Свежий, праздничный аромат еловых игл грозил вызвать у нее удушье, она почувствовала также запах оттаявшей смолы и снова представила веселые огоньки, сверкавшие меж мохнатых зеленых ветвей.

Александр почти с силой отшвырнул дерево. Он пересек комнату, и Джулия, схватив маленький кулачок Лили, крепко прижала его к себе. Как будто дочь или мать могли защитить друг друга от Александра. Вероятно, она так сильно схватила ручку Лили, что сделала ей больно, и та жалобно захныкала.

Александр, конечно же, не тронет их. Он подошел так близко, что Джулия могла заметить тоненькую пульсирующую жилку в уголке его глаза. Она подумала, что это не столько гнев, сколько разочарование, но так как она сама поддалась злому чувству и боялась выплеснуть его, то проигнорировала состояние Александра.

— Я считаю, что мы должны поставить рождественскую елку в той комнате, где ее ставили всегда, — твердо повторил он. Теперь они стояли лицом к лицу. И тут Джулия с мучительной непоколебимостью поняла, что момент наступил. Она оглядела комнату и вдруг с удивлением заметила, что хотя пожар начался именно здесь, от него не осталось какого-нибудь заметного следа. Сгоревшие оконные переплеты и разбитые стекла были заменены, а новые дубовые доски на полу соединены впритык так аккуратно, что не осталось ни сколов, ни щелей, столь характерных для облика прежней комнаты. Старинные дубовые панели и замысловатая штукатурка потолка были полностью уничтожены огнем, и даже Джордж и Феликс не предлагали попытаться воссоздать их заново. Вместо них была положена гладкая, без всякого рисунка штукатурка. Дымчатые розы Тюдоров, вырезанные из камня и украшавшие камин, были вычищены, и камин нуждался лишь в новом топливе. Комната выглядела как прежде: большое, чистое, свободное пространство, ожидавшее лишь, чтобы в нем ожила жизнь.

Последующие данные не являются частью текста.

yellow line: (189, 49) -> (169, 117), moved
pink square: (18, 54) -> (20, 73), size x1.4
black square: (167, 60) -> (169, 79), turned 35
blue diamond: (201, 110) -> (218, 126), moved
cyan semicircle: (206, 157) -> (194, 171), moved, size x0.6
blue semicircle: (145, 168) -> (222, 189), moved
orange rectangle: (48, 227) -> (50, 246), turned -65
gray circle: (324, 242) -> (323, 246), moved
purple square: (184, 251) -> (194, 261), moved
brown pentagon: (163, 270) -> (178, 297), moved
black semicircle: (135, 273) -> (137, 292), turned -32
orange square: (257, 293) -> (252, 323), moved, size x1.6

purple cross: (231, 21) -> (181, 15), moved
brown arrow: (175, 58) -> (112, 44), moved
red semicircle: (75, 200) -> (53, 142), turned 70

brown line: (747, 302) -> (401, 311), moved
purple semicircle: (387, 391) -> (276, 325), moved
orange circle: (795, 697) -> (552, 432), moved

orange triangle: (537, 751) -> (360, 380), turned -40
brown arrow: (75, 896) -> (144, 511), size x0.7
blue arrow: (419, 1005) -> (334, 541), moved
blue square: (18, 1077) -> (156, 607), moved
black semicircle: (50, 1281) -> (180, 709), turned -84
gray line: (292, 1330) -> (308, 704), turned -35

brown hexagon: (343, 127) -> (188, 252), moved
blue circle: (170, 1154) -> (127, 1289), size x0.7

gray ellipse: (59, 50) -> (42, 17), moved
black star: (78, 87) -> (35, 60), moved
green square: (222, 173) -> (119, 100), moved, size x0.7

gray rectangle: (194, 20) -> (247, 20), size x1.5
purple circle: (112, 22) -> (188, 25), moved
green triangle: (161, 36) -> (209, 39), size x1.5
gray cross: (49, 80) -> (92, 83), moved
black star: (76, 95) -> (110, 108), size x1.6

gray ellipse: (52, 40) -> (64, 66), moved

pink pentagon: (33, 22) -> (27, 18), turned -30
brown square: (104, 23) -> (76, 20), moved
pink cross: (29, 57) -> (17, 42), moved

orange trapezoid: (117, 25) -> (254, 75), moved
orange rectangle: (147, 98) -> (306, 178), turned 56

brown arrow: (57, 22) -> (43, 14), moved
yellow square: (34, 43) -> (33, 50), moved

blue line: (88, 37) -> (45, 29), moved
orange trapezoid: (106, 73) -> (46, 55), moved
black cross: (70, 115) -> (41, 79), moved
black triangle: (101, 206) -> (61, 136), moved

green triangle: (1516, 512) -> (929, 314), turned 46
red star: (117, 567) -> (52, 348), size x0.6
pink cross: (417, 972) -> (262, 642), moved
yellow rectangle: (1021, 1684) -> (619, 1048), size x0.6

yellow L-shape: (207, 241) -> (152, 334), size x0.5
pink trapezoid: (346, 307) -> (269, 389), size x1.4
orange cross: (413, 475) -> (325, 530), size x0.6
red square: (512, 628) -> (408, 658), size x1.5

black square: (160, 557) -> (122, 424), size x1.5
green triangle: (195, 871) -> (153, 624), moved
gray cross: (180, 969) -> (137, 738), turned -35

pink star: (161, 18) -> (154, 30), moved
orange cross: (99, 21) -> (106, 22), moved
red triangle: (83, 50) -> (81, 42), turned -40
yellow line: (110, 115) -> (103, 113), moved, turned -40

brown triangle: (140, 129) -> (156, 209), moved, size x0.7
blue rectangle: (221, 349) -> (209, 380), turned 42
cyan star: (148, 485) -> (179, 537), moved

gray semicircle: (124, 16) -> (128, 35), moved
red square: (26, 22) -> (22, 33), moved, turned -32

Но Джулия уже не верила, что эта гостиная ждала ее. Это собственность Александра. Она даже представила, как он пробегает на цыпочках по гладкой поверхности пола, как будто это живая плоть, которой он мог причинить боль. Это был дом Александра, и в нем заключалась его жизнь. Она же всякий раз с горечью убеждалась, что не принадлежит к ней. Она даже не могла бы сейчас сказать, за что ненавидит Леди-Хилл: за то ли, что они с Александром не смогли создать здесь семью, или за то роковое событие и последовавшее за ним обновление Леди-Хилла, которые вынудили их сегодня вечером прийти к окончательному решению. Ясно было одно: между ними не осталось ни одной точки соприкосновения, кроме Лили. На удивление спокойная Лили все еще держалась за материнскую руку. И это Рождество здесь стало немыслимым и невозможным. Она не может больше здесь оставаться.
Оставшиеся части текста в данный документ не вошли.